Mostafa Fathalla Mohamed

Sport
- Country: Egypt
- Sport: Paralympic athletics
- Disability class: T37

Achievements and titles
- Paralympic finals: 2016 Rio de Janeiro

Medal record
Men's paralympic athletics
Representing Egypt
Paralympic Games
| Silver medal – second place | 2016 Rio de Janeiro | 100m T37 |
IPC World Championships
| Gold medal – first place | 2011 Christchurch | 100 m T37 |

= Mostafa Fathalla Mohamed =

Egyptian Paralympian track and field athlete

Mostafa Fathalla Mohamed is an Egyptian Paralympic track and field athlete who competes in T37 sprint events.

== Career ==
Mostafa claimed gold medal in the men's 100 m T37 event at the 2011 IPC Athletics World Championships which was also eventually his first medal at the IPC Athletics World Championships.
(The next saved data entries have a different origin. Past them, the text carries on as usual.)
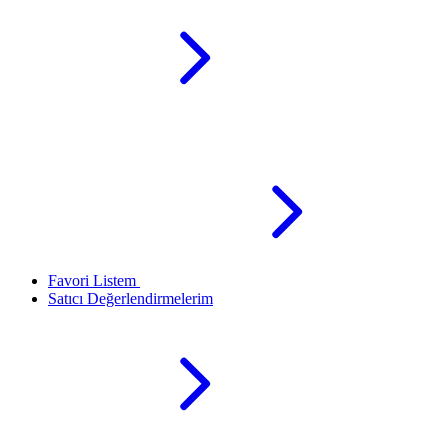
Favori Listem
Satıcı Değerlendirmelerim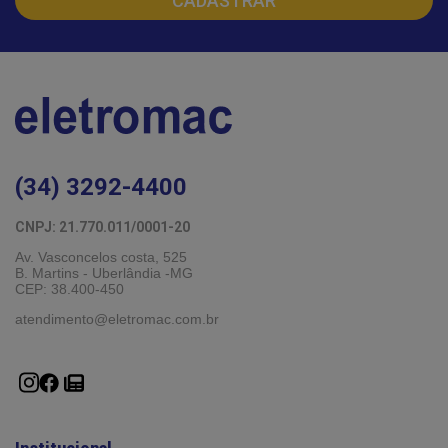
(34) 3292-4400
CNPJ: 21.770.011/0001-20 
Av. Vasconcelos costa, 525
B. Martins - Uberlândia -MG 
CEP: 38.400-450
atendimento@eletromac.com.br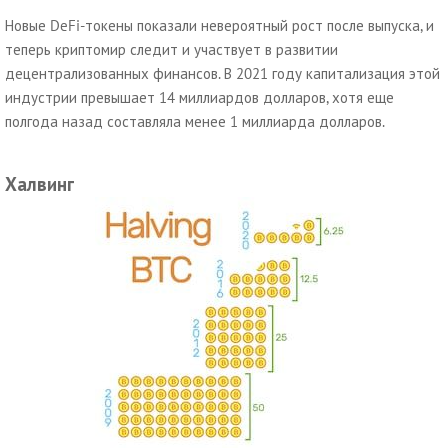
Новые DeFi-токены показали невероятный рост после выпуска, и
теперь криптомир следит и участвует в развитии
децентрализованных финансов. В 2021 году капитализация этой
индустрии превышает 14 миллиардов долларов, хотя еще
полгода назад составляла менее 1 миллиарда долларов.
Халвинг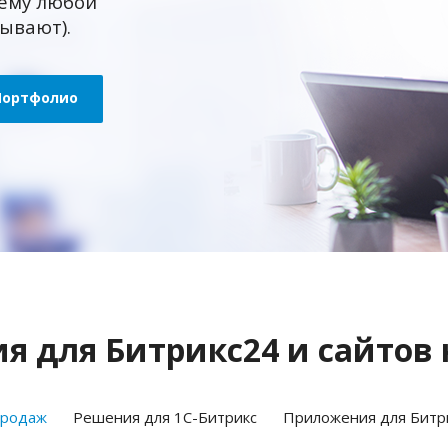
ему любой
зывают).
Портфолио
 для Битрикс24 и сайтов 
продаж
Решения для 1С-Битрикс
Приложения для Битр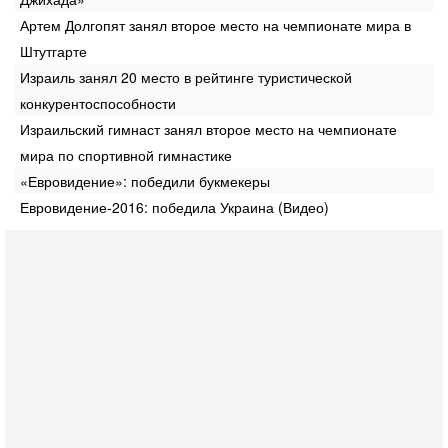
Артем Долгопят занял второе место на чемпионате мира в
Штутгарте
Израиль занял 20 место в рейтинге туристической
‎конкурентоспособности
Израильский гимнаст занял второе место на чемпионате
мира по ‎спортивной гимнастике
«Евровидение»: победили букмекеры
Евровидение-2016: победила Украина (Видео)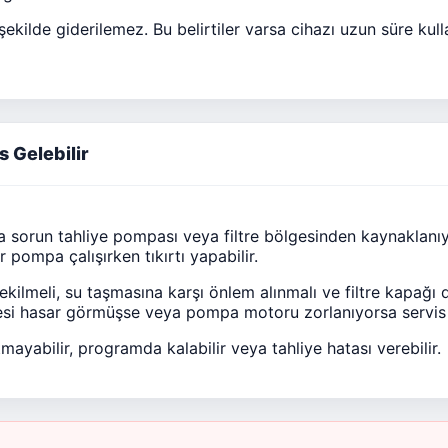
 şekilde giderilemez. Bu belirtiler varsa cihazı uzun süre k
 Gelebilir
 sorun tahliye pompası veya filtre bölgesinden kaynaklanıy
 pompa çalışırken tıkırtı yapabilir.
ekilmeli, su taşmasına karşı önlem alınmalı ve filtre kapağı d
si hasar görmüşse veya pompa motoru zorlanıyorsa servis 
ayabilir, programda kalabilir veya tahliye hatası verebilir.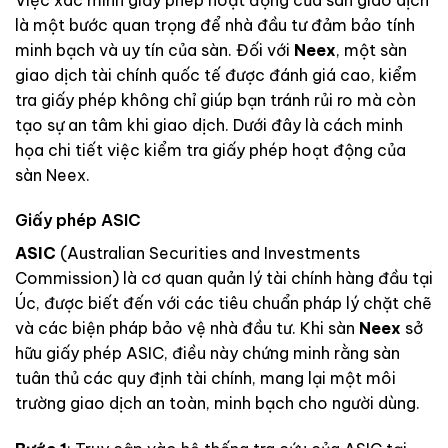
là một bước quan trọng để nhà đầu tư đảm bảo tính
minh bạch và uy tín của sàn. Đối với
Neex
, một sàn
giao dịch tài chính quốc tế được đánh giá cao, kiểm
tra giấy phép không chỉ giúp bạn tránh rủi ro mà còn
tạo sự an tâm khi giao dịch. Dưới đây là cách minh
họa chi tiết việc kiểm tra giấy phép hoạt động của
sàn Neex.
Giấy phép ASIC
ASIC
(Australian Securities and Investments
Commission) là cơ quan quản lý tài chính hàng đầu tại
Úc, được biết đến với các tiêu chuẩn pháp lý chặt chẽ
và các biện pháp bảo vệ nhà đầu tư. Khi sàn
Neex
sở
hữu giấy phép ASIC, điều này chứng minh rằng sàn
tuân thủ các quy định tài chính, mang lại một môi
trường giao dịch an toàn, minh bạch cho người dùng.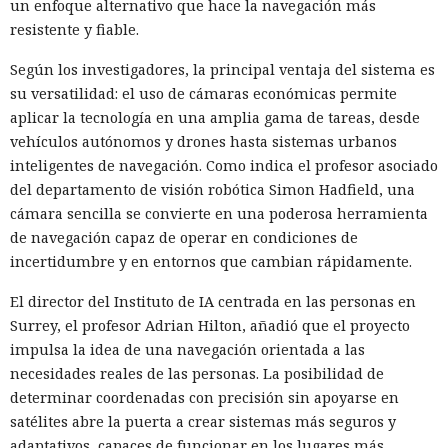
un enfoque alternativo que hace la navegación más
resistente y fiable.
Según los investigadores, la principal ventaja del sistema es
su versatilidad: el uso de cámaras económicas permite
aplicar la tecnología en una amplia gama de tareas, desde
vehículos autónomos y drones hasta sistemas urbanos
inteligentes de navegación. Como indica el profesor asociado
del departamento de visión robótica Simon Hadfield, una
cámara sencilla se convierte en una poderosa herramienta
de navegación capaz de operar en condiciones de
incertidumbre y en entornos que cambian rápidamente.
El director del Instituto de IA centrada en las personas en
Surrey, el profesor Adrian Hilton, añadió que el proyecto
impulsa la idea de una navegación orientada a las
necesidades reales de las personas. La posibilidad de
determinar coordenadas con precisión sin apoyarse en
satélites abre la puerta a crear sistemas más seguros y
adaptativos, capaces de funcionar en los lugares más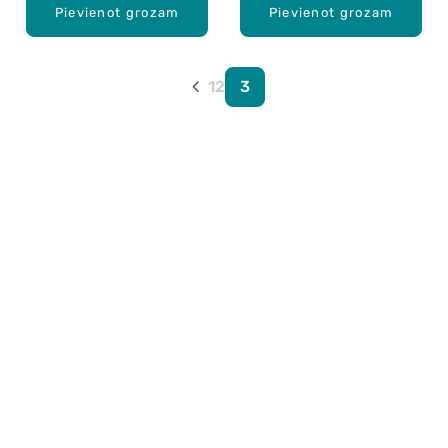
Pievienot grozam
Pievienot grozam
1
2
3
Karjera Drogās
BUJ Biežāk uzdotie jautājumi
Lietošanas noteikumi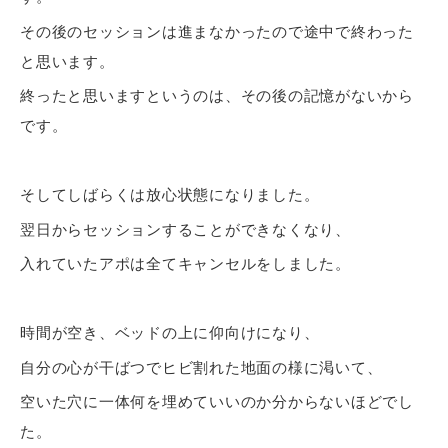
その後のセッションは進まなかったので途中で終わった
と思います。
終ったと思いますというのは、その後の記憶がないから
です。
そしてしばらくは放心状態になりました。
翌日からセッションすることができなくなり、
入れていたアポは全てキャンセルをしました。
時間が空き、ベッドの上に仰向けになり、
自分の心が干ばつでヒビ割れた地面の様に渇いて、
空いた穴に一体何を埋めていいのか分からないほどでし
た。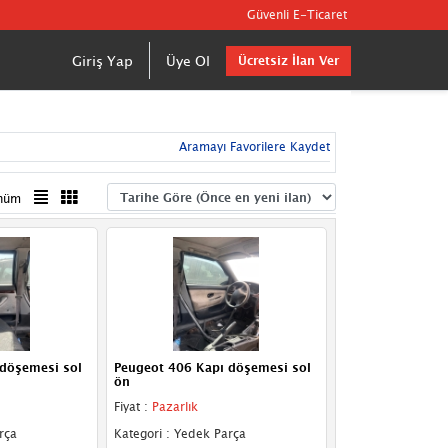
Güvenli E-Ticaret
Giriş Yap
Üye Ol
Ücretsiz İlan Ver
Aramayı Favorilere Kaydet
nüm
 döşemesi sol
Peugeot 406 Kapı döşemesi sol
ön
Fiyat :
Pazarlık
rça
Kategori : Yedek Parça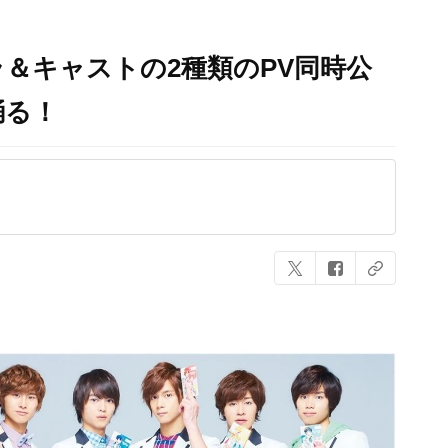
＆キャストの2種類のPV同時公
踊る！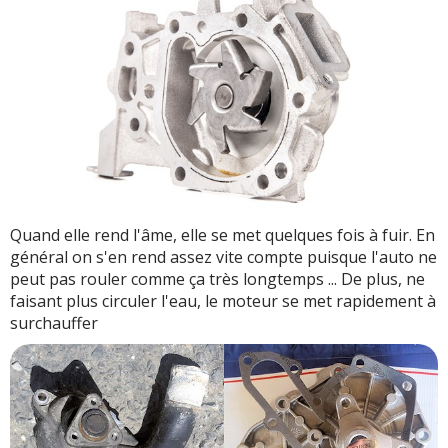
Quand elle rend l'âme, elle se met quelques fois à fuir. En
général on s'en rend assez vite compte puisque l'auto ne
peut pas rouler comme ça très longtemps ... De plus, ne
faisant plus circuler l'eau, le moteur se met rapidement à
surchauffer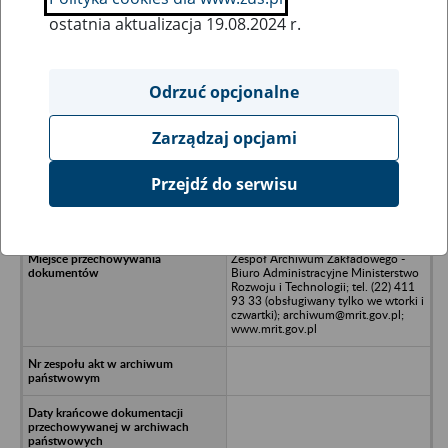
ostatnia aktualizacja 19.08.2024 r.
Wszystkie uwagi można przesyłać poprzez
formularz
Odrzuć opcjonalne
Zarządzaj opcjami
Ukryj wszystkie pozycje bazy
Przejdź do serwisu
Konstantynowski Zakład Przemysłu
Bawełnianego w Konstantynowie
Zespół Archiwum Zakładowego -
Biuro Administracyjne Ministerstwo
Rozwoju i Technologii; tel. (22) 411
93 33 (obsługiwany tylko we wtorki i
czwartki); archiwum@mrit.gov.pl;
www.mrit.gov.pl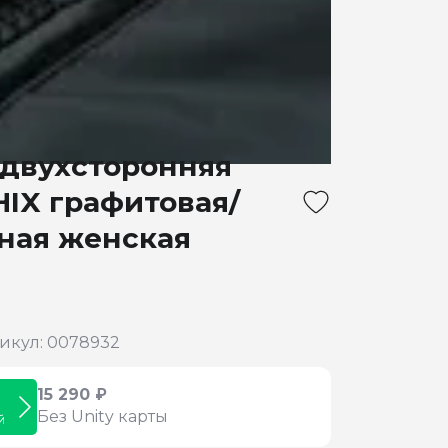
 двухсторонняя
IX графитовая/
ная женская
икул: 0078932
15 290 ₽
Без Unity карты
й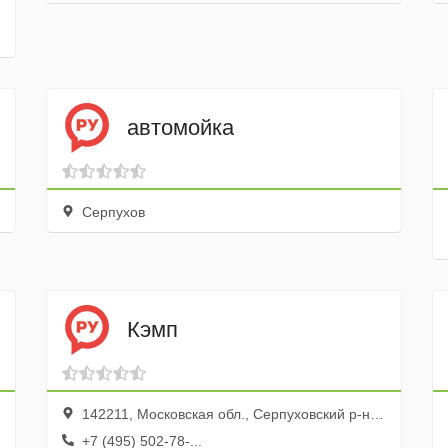
автомойка
Серпухов
Кэмп
142211, Московская обл., Серпуховский р-н, Серпухов г., ул. Урицкого, 1
+7 (495) 502-78-...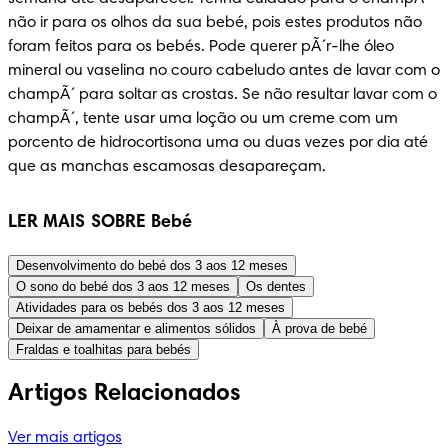
não ir para os olhos da sua bebé, pois estes produtos não 
foram feitos para os bebés. Pode querer pÃ´r-lhe óleo 
mineral ou vaselina no couro cabeludo antes de lavar com o 
champÃ´ para soltar as crostas. Se não resultar lavar com o 
champÃ´, tente usar uma loção ou um creme com um 
porcento de hidrocortisona uma ou duas vezes por dia até 
que as manchas escamosas desapareçam.
LER MAIS SOBRE Bebé
Desenvolvimento do bebé dos 3 aos 12 meses
O sono do bebé dos 3 aos 12 meses
Os dentes
Atividades para os bebés dos 3 aos 12 meses
Deixar de amamentar e alimentos sólidos
À prova de bebé
Fraldas e toalhitas para bebés
Artigos Relacionados
Ver mais artigos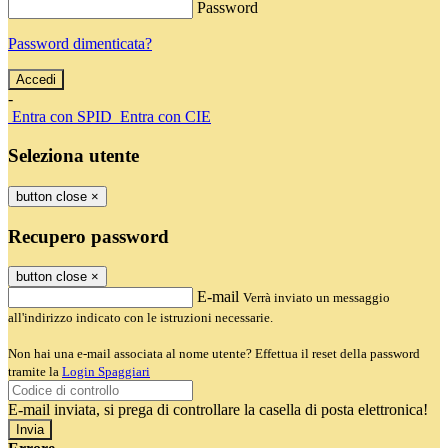
Password
Password dimenticata?
-
Entra con SPID
Entra con CIE
Seleziona utente
button close
×
Recupero password
button close
×
E-mail
Verrà inviato un messaggio
all'indirizzo indicato con le istruzioni necessarie.
Non hai una e-mail associata al nome utente? Effettua il reset della password
tramite la
Login Spaggiari
E-mail inviata, si prega di controllare la casella di posta elettronica!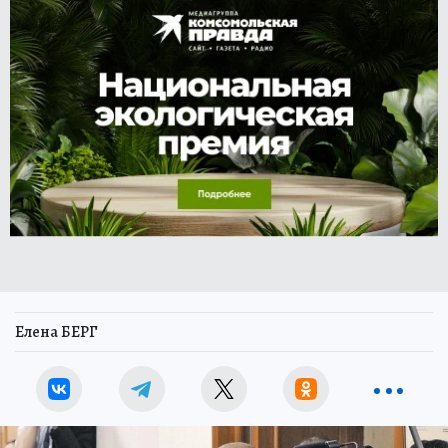
Елена БЕРГ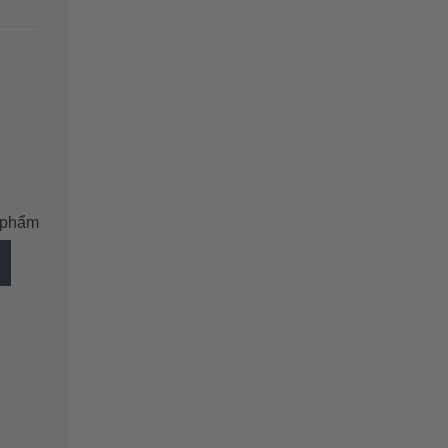
n phẩm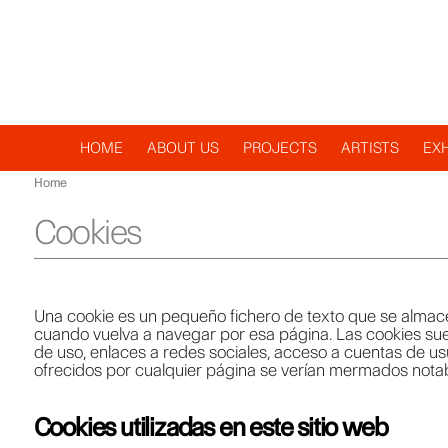
Navegación
HOME
ABOUT US
PROJECTS
ARTISTS
EXH
Home
principal
Cookies
Una cookie es un pequeño fichero de texto que se almace
cuando vuelva a navegar por esa página. Las cookies suel
de uso, enlaces a redes sociales, acceso a cuentas de usua
ofrecidos por cualquier página se verían mermados nota
Cookies utilizadas en este sitio web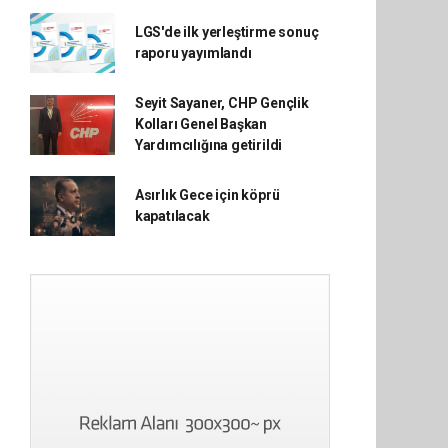
LGS'de ilk yerleştirme sonuç
raporu yayımlandı
Seyit Sayaner, CHP Gençlik
Kolları Genel Başkan
Yardımcılığına getirildi
Asırlık Gece için köprü
kapatılacak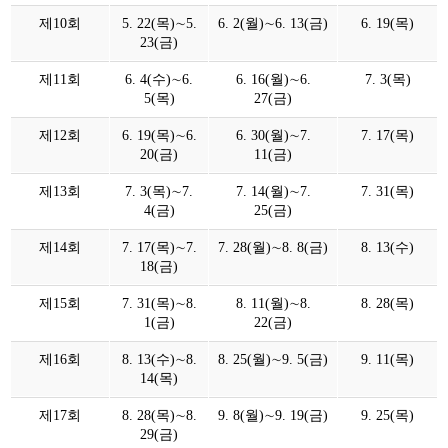
제10회
5. 22(목)∼5.
6. 2(월)∼6. 13(금)
6. 19(목)
23(금)
제11회
6. 4(수)∼6.
6. 16(월)∼6.
7. 3(목)
5(목)
27(금)
제12회
6. 19(목)∼6.
6. 30(월)∼7.
7. 17(목)
20(금)
11(금)
제13회
7. 3(목)∼7.
7. 14(월)∼7.
7. 31(목)
4(금)
25(금)
제14회
7. 17(목)∼7.
7. 28(월)∼8. 8(금)
8. 13(수)
18(금)
제15회
7. 31(목)∼8.
8. 11(월)∼8.
8. 28(목)
1(금)
22(금)
제16회
8. 13(수)∼8.
8. 25(월)∼9. 5(금)
9. 11(목)
14(목)
제17회
8. 28(목)∼8.
9. 8(월)∼9. 19(금)
9. 25(목)
29(금)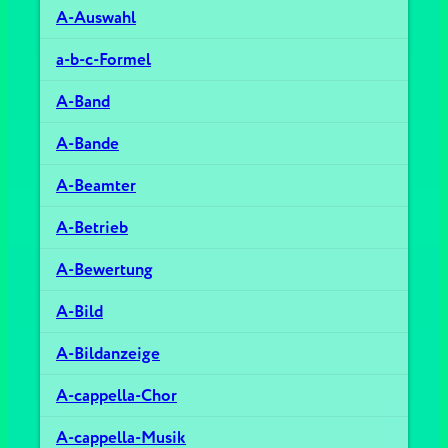
A-Auswahl
a-b-c-Formel
A-Band
A-Bande
A-Beamter
A-Betrieb
A-Bewertung
A-Bild
A-Bildanzeige
A-cappella-Chor
A-cappella-Musik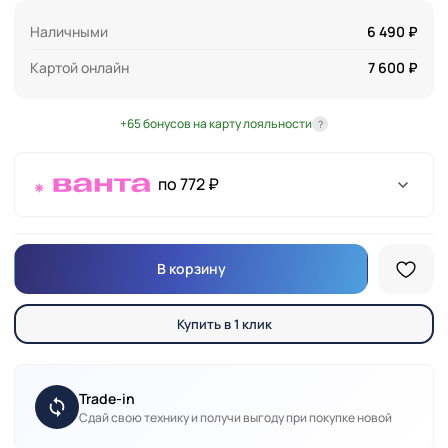
Наличными
6 490 ₽
Картой онлайн
7 600 ₽
+65 бонусов на карту лояльности
?
по 772 ₽
В корзину
Купить в 1 клик
Trade-in
Сдай свою технику и получи выгоду при покупке новой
The 2011 IPC Athletics World Championships also marked his maiden appearance at the IPC Athletics World Championships.

He made his debut appearance at the Paralympics representing Egypt at the 2012 Summer Paralympics and competed in the men's 100m T37 and men's 200m T37 events. He claimed a silver medal in his second Paralympic appearance representing Egypt at the 2016 Summer Paralympics in the men's 100m T37 category. In addition, he also took part in the men's 400m T37 event where he narrowly missed out on a bronze medal claiming fourth place.